▶ _What needs to be done_:
Using the data that follows, give again word for word the lines between the one holding "Transformar Centímetros Em" and the one holding "de hoogte van onze nieuwste", inclusive. Omit the pictures.

▶ _Material shown_:
========
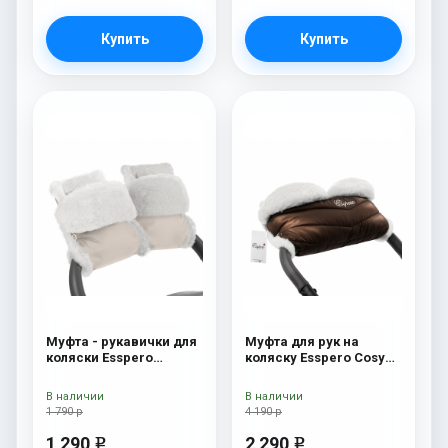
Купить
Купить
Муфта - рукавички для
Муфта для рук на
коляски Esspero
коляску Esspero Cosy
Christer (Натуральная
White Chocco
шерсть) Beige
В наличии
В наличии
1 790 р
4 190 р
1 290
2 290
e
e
========
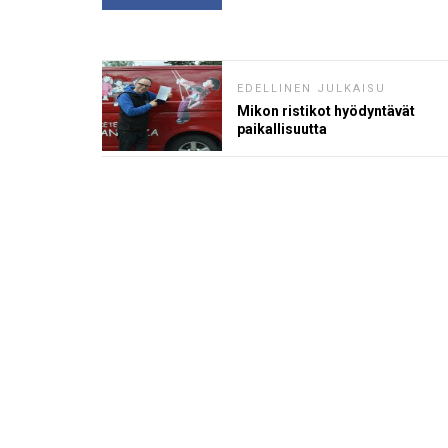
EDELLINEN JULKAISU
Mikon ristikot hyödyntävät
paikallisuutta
========
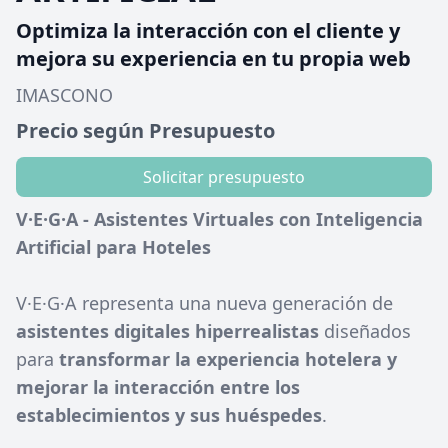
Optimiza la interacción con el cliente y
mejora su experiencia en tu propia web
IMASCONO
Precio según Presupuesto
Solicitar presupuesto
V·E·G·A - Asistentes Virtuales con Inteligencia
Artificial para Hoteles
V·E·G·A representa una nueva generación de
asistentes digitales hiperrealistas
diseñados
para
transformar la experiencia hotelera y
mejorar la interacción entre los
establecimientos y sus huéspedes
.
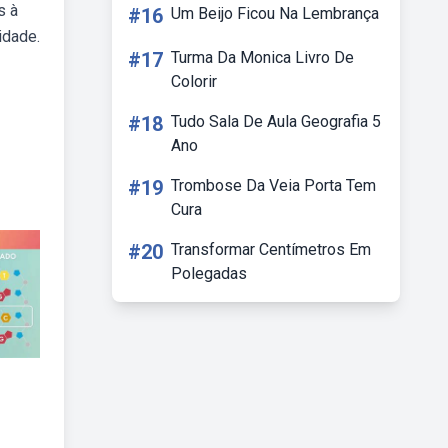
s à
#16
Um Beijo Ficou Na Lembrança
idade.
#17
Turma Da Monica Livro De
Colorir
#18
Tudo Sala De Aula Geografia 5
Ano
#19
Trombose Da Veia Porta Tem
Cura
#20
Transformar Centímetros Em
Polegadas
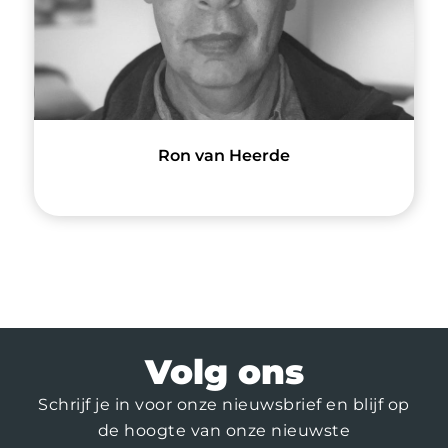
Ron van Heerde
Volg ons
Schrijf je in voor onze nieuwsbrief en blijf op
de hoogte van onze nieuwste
========
▶ _Task solution_:
Transformar Centímetros Em
Polegadas
Ron van Heerde
Volg ons
Schrijf je in voor onze nieuwsbrief en blijf op
de hoogte van onze nieuwste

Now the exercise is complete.